_WORK REQUEST_.
Every line containing the string "percentage" is to be copied from the records.

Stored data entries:
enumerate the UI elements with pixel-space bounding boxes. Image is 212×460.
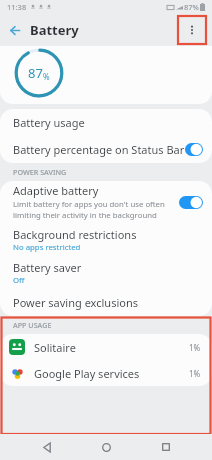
- staticText: 87: [28, 64, 43, 82]
- button[interactable]: Recents: [153, 434, 179, 460]
- staticText: Battery percentage on Status Bar: [13, 142, 185, 157]
- button[interactable]: Toggle: [179, 196, 203, 209]
- button[interactable]: Home: [93, 434, 119, 460]
- staticText: Battery usage: [13, 115, 85, 130]
- staticText: Limit battery for apps you don't use oft…: [13, 199, 175, 210]
- staticText: Google Play services: [34, 366, 140, 381]
- button[interactable]: Battery percentage on Status Bar: [0, 136, 212, 163]
- button[interactable]: Toggle: [185, 143, 203, 156]
- button[interactable]: Power saving exclusions: [0, 289, 212, 316]
- button[interactable]: Background restrictions: [0, 223, 212, 256]
- staticText: Solitaire: [34, 340, 76, 355]
- button[interactable]: Solitaire: [0, 334, 212, 360]
- staticText: Power saving exclusions: [13, 295, 138, 310]
- staticText: %: [43, 71, 50, 82]
- button[interactable]: More options: [177, 15, 207, 45]
- staticText: Background restrictions: [13, 227, 137, 242]
- button[interactable]: Adaptive battery: [0, 181, 212, 223]
- staticText: 87%: [184, 2, 199, 12]
- staticText: POWER SAVING: [13, 167, 67, 177]
- staticText: APP USAGE: [13, 320, 52, 330]
- staticText: Off: [13, 275, 25, 286]
- staticText: No apps restricted: [13, 242, 81, 253]
- staticText: Battery saver: [13, 260, 82, 275]
- staticText: Adaptive battery: [13, 183, 99, 198]
- staticText: 1%: [189, 342, 201, 353]
- staticText: Battery: [30, 21, 79, 39]
- button[interactable]: Back: [0, 15, 30, 45]
- button[interactable]: Google Play services: [0, 360, 212, 386]
- button[interactable]: Battery usage: [0, 109, 212, 136]
- staticText: limiting their activity in the backgroun…: [13, 210, 157, 221]
- staticText: 1%: [189, 368, 201, 379]
- button[interactable]: Battery saver: [0, 256, 212, 289]
- staticText: 11:38: [7, 2, 27, 12]
- button[interactable]: Back: [34, 434, 60, 460]
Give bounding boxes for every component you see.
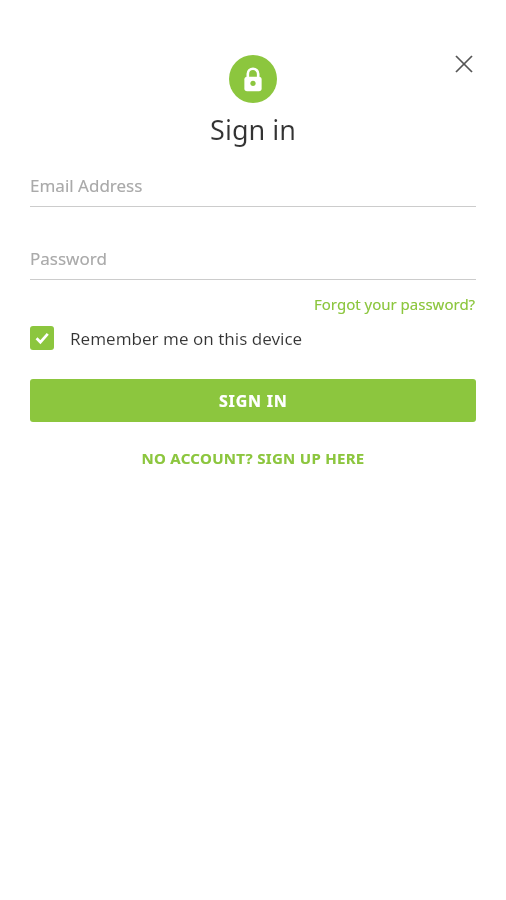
button[interactable]: Email Address: [30, 174, 476, 207]
button[interactable]: NO ACCOUNT? SIGN UP HERE: [129, 444, 377, 472]
staticText: Remember me on this device: [70, 327, 303, 350]
staticText: Sign in: [210, 111, 296, 148]
staticText: Email Address: [30, 174, 143, 197]
staticText: Forgot your password?: [314, 294, 476, 314]
button[interactable]: Forgot your password?: [314, 292, 476, 316]
staticText: SIGN IN: [219, 390, 288, 412]
button[interactable]: Password: [30, 247, 476, 280]
staticText: NO ACCOUNT? SIGN UP HERE: [141, 448, 365, 468]
button[interactable]: Remember me on this device: [30, 326, 476, 350]
button[interactable]: SIGN IN: [30, 379, 476, 422]
staticText: Password: [30, 247, 107, 270]
button[interactable]: Close: [440, 40, 488, 88]
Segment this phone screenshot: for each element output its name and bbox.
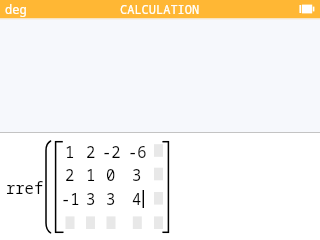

_ANSWER_.
- staticText: Battery percentage on Status Bar: [13, 142, 185, 157]
- button[interactable]: Battery percentage on Status Bar: [0, 136, 212, 163]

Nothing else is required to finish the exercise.